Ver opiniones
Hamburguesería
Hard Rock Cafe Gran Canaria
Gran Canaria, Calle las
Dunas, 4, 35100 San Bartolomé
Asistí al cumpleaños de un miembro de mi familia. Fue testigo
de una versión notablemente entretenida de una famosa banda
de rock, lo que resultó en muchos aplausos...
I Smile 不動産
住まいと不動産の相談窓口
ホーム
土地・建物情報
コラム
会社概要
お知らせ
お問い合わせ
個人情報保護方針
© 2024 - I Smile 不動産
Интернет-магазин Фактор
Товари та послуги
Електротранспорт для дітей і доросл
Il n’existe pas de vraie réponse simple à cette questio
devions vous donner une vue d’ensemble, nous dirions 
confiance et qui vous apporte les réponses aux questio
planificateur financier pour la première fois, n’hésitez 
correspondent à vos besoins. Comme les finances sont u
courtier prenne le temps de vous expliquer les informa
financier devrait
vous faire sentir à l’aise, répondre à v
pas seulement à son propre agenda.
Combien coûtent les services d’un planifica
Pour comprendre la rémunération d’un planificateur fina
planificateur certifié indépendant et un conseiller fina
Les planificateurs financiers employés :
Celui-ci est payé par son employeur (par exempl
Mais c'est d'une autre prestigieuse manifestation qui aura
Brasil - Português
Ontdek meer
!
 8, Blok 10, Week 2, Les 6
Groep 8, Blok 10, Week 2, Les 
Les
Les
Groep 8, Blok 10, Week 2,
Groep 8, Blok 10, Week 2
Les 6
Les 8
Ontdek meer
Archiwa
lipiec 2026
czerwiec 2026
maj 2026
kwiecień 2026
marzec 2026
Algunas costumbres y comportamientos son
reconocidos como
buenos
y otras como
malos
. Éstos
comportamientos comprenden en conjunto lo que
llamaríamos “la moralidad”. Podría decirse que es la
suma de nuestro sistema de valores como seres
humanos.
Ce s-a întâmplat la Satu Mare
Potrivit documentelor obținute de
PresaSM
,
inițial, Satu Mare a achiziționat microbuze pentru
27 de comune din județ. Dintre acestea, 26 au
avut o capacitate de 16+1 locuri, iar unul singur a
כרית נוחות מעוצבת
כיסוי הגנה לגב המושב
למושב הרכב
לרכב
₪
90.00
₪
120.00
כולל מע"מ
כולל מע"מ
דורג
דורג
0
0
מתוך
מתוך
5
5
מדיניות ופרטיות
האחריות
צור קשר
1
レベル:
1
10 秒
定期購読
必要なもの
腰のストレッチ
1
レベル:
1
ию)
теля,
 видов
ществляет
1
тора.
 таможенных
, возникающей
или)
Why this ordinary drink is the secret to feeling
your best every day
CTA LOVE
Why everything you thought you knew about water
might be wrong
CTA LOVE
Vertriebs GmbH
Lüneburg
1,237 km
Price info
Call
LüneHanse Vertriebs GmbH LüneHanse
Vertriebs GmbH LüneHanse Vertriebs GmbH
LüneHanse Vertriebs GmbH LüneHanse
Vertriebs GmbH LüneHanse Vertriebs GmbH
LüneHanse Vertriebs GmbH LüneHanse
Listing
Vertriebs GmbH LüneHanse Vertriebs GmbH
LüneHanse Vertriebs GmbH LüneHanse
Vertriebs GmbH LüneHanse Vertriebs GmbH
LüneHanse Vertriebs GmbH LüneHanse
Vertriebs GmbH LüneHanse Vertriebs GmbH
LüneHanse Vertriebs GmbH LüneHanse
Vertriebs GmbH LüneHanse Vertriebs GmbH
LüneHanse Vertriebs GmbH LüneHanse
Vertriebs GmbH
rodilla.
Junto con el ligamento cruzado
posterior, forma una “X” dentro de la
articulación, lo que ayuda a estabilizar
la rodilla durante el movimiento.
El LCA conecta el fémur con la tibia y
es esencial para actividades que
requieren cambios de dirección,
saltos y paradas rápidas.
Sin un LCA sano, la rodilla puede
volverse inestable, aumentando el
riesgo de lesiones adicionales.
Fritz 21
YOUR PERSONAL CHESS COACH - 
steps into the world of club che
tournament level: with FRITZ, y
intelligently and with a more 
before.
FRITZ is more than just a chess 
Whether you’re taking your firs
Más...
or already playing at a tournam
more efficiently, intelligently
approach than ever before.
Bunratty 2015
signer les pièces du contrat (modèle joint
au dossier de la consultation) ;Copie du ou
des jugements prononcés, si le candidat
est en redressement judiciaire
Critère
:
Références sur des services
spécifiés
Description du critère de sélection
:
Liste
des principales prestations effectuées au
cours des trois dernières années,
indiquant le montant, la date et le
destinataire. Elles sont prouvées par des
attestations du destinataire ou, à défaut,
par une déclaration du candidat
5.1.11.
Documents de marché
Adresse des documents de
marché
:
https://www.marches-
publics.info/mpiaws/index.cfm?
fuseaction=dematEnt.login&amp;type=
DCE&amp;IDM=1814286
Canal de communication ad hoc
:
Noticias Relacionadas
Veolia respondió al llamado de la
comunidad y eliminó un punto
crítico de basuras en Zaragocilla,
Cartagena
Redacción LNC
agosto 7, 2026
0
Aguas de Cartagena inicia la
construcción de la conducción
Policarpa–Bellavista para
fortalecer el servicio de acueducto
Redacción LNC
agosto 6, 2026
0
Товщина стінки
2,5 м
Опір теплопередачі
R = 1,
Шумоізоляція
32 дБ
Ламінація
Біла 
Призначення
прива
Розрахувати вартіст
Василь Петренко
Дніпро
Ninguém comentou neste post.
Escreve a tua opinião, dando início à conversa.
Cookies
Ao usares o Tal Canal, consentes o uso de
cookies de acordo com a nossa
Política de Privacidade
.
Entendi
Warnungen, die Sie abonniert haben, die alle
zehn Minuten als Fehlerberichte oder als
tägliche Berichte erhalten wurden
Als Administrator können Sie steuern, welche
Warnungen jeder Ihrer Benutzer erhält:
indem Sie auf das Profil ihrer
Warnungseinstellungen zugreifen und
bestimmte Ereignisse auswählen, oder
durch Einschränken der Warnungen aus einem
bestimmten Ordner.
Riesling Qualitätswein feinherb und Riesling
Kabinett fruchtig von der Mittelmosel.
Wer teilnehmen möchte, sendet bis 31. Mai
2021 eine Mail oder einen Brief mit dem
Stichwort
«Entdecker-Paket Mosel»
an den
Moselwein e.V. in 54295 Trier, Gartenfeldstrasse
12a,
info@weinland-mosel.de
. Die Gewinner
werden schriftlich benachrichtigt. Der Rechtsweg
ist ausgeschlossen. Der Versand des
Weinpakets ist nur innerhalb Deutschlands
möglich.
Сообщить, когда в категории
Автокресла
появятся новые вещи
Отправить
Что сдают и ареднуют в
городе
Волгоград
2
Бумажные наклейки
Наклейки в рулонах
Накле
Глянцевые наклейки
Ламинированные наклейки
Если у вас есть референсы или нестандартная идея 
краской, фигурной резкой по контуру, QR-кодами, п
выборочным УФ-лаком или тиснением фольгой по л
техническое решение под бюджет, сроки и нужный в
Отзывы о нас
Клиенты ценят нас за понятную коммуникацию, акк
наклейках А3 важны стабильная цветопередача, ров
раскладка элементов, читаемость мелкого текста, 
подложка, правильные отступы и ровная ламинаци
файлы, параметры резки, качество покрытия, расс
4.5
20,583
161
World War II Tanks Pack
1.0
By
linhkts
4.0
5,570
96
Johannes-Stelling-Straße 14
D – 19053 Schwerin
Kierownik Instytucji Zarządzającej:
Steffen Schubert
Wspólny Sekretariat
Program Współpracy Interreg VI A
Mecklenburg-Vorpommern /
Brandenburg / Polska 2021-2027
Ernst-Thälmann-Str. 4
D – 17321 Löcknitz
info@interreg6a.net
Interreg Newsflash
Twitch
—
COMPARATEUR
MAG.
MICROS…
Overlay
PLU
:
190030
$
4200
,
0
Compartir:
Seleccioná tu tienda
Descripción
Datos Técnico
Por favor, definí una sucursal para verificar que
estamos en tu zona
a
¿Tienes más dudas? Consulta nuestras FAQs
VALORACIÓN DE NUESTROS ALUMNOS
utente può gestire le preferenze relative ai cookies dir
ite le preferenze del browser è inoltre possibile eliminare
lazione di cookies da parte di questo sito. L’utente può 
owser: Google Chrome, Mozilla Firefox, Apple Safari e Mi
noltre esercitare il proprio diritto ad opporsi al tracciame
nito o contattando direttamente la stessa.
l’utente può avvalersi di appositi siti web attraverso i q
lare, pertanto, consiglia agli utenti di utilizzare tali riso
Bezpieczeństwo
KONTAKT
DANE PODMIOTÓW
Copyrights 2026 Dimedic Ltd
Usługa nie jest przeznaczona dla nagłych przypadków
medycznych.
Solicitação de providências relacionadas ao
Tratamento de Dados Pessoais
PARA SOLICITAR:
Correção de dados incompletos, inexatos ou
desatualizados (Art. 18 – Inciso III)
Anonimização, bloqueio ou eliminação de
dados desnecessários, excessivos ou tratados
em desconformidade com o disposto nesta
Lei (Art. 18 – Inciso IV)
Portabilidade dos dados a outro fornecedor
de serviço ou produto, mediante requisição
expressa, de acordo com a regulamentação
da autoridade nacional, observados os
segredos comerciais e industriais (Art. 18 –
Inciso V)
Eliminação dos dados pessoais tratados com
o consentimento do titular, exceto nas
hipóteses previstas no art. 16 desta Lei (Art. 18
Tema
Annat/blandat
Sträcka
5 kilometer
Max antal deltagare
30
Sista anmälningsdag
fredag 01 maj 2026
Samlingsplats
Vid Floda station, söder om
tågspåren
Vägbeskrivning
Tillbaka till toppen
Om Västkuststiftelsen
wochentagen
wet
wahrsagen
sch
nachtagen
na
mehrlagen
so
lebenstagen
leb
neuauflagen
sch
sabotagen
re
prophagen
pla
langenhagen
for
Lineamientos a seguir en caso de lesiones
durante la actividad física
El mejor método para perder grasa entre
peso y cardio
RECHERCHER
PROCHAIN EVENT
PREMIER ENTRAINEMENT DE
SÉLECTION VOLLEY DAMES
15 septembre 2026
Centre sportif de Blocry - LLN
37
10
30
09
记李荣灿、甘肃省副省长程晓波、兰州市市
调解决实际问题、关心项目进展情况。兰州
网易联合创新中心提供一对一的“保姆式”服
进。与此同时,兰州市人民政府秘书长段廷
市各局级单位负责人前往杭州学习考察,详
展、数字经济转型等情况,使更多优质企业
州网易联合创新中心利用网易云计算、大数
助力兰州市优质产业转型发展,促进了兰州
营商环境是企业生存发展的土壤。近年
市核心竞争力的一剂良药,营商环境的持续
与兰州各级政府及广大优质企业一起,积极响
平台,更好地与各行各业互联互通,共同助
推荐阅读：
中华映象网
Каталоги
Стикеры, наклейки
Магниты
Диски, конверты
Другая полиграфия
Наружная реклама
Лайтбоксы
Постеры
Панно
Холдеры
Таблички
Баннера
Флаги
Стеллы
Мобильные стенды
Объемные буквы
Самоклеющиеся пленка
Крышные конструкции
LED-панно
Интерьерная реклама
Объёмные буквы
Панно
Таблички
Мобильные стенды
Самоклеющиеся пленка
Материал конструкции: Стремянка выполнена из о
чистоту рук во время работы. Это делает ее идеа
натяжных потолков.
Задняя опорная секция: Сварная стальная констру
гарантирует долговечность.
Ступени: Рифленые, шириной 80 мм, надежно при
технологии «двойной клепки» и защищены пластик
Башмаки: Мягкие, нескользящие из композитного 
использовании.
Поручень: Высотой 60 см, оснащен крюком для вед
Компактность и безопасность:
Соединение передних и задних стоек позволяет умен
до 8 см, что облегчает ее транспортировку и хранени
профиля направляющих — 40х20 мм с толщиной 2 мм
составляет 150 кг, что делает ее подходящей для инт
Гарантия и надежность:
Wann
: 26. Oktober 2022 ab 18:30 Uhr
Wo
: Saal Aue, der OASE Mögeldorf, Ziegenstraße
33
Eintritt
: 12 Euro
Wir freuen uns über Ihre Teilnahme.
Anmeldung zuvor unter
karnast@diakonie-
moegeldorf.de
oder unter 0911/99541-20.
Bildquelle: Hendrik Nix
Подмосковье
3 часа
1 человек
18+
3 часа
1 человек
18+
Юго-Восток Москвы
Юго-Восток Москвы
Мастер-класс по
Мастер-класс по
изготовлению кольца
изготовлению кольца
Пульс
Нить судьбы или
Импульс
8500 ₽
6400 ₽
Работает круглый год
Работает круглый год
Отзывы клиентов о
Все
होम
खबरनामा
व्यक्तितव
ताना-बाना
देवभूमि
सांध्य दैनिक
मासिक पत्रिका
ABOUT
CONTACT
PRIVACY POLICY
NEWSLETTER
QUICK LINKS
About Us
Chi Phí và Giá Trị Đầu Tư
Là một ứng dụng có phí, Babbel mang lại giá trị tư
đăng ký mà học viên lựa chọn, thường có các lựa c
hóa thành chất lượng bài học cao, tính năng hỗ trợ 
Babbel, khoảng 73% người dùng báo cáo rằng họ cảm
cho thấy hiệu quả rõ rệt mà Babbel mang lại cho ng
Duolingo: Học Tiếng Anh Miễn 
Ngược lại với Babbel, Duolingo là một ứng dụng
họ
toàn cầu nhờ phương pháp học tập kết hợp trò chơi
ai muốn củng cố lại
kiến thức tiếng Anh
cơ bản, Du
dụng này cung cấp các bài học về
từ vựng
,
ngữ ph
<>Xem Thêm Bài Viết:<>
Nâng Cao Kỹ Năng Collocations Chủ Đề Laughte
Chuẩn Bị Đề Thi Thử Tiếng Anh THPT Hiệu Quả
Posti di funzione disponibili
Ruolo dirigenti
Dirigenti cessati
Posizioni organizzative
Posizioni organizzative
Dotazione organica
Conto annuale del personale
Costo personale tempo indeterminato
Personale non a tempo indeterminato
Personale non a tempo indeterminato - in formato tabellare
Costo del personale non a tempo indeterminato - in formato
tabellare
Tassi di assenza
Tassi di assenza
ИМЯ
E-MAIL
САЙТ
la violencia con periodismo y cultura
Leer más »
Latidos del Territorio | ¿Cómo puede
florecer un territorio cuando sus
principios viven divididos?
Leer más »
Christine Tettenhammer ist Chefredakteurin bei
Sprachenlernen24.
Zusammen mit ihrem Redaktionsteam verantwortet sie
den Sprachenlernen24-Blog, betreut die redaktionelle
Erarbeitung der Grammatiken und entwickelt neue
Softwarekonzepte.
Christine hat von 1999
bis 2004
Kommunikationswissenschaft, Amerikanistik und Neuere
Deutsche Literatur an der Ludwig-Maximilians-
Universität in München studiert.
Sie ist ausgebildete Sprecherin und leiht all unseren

+++++

» **To do**
Nothing but a number should be given: the count of lines in the material where the string "Christine" occurs.

» **Task solution**
2